Stored data entries:
########################################

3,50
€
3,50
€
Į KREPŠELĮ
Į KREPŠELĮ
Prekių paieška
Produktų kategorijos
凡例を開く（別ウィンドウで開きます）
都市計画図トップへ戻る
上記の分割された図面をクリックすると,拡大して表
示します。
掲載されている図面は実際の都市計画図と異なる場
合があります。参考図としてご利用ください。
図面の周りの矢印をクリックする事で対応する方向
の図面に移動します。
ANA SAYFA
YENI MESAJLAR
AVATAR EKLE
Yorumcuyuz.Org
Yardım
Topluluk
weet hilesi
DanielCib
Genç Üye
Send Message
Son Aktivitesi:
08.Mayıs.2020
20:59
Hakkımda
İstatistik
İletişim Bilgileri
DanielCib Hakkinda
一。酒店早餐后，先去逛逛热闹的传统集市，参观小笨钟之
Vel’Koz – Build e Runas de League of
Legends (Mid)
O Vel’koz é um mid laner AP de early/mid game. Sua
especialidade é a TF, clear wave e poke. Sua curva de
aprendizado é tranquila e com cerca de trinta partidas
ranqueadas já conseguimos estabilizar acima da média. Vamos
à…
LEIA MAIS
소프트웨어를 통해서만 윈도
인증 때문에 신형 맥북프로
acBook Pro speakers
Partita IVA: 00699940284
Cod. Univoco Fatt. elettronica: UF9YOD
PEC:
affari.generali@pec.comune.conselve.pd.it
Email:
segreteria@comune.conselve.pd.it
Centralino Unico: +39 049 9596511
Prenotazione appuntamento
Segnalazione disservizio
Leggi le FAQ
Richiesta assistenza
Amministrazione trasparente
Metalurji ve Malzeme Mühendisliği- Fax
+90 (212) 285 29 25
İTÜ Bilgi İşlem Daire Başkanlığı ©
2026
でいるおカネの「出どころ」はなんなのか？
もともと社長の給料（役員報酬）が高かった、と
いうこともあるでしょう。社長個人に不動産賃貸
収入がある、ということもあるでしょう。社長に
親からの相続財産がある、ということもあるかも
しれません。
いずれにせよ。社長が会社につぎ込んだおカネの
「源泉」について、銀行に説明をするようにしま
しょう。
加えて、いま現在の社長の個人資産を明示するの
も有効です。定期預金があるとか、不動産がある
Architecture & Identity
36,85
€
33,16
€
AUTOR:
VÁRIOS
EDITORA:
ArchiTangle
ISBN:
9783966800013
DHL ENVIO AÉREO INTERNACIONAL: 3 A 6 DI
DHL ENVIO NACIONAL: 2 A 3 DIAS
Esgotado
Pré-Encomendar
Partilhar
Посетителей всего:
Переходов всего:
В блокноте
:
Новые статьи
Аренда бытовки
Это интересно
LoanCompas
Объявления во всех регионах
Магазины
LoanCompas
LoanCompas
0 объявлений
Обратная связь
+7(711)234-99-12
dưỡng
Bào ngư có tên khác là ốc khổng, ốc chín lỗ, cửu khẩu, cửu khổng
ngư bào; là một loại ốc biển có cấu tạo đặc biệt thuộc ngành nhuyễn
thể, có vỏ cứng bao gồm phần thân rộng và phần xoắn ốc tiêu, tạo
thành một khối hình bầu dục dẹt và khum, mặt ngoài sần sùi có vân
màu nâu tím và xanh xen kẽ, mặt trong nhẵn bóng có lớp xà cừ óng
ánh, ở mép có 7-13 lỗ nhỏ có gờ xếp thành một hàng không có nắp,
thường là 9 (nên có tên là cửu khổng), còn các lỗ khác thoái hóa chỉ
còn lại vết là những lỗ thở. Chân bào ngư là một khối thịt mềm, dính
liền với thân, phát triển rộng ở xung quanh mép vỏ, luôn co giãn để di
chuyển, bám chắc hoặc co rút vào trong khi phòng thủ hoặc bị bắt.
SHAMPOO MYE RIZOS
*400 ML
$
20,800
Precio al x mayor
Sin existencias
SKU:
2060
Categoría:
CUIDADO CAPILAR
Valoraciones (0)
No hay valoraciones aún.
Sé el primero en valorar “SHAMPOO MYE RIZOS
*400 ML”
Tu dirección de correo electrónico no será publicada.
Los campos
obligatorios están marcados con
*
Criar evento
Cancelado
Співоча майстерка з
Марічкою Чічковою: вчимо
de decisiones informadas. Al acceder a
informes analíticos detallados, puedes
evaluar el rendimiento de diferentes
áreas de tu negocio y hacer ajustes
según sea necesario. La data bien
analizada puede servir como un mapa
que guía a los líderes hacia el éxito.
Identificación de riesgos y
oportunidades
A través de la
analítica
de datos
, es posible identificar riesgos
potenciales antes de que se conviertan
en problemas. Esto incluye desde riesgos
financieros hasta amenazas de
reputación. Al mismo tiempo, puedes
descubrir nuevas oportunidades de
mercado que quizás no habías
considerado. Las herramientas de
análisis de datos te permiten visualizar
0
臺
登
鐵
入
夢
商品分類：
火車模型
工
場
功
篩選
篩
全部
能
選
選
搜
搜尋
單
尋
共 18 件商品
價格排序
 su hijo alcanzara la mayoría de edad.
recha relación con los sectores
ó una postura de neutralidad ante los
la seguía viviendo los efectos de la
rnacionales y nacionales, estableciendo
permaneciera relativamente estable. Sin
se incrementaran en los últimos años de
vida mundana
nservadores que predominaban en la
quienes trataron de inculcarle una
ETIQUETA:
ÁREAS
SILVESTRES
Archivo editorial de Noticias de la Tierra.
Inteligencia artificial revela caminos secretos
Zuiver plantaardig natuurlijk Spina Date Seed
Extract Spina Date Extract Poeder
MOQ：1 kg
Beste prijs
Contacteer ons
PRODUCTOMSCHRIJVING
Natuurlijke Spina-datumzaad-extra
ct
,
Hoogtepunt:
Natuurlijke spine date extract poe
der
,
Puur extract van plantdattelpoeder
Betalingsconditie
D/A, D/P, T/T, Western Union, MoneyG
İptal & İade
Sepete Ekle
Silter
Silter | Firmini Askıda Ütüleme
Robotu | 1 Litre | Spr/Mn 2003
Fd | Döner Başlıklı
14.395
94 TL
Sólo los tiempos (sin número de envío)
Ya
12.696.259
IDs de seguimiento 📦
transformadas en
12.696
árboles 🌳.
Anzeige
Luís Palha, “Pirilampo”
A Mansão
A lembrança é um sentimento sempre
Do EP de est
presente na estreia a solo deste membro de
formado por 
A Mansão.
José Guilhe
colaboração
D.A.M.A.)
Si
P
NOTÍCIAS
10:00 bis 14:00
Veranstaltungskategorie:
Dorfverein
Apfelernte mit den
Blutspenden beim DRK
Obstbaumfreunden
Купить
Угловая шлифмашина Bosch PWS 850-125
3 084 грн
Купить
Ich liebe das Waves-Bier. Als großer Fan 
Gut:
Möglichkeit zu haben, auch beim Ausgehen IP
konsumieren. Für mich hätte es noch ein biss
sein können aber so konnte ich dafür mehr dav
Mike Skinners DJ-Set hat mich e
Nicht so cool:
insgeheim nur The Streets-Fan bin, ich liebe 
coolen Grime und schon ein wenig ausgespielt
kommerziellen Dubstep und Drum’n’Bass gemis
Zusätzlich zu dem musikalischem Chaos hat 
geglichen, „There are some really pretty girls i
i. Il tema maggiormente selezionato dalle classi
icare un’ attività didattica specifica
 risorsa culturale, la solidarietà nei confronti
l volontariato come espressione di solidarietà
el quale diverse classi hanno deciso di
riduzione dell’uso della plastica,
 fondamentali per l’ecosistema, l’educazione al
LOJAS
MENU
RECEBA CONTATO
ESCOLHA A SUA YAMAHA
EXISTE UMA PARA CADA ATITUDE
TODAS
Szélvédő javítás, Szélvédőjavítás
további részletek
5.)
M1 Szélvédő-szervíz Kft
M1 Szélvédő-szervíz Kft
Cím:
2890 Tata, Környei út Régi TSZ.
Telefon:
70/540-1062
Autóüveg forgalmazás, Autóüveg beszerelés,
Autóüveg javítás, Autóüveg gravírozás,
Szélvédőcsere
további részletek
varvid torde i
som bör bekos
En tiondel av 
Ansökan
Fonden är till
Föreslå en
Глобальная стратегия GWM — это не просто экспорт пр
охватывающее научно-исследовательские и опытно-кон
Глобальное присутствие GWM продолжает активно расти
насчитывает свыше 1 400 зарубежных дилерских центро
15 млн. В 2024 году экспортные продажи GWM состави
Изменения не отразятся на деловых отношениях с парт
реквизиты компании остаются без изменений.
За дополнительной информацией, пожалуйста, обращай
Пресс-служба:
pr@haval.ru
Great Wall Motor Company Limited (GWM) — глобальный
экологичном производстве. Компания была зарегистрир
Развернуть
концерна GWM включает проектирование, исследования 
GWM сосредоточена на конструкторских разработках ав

########################################

TASK STATEMENT: In the records above, how many lines hold the string "javítás"? Reply with only the number.

ANSWER AREA: 2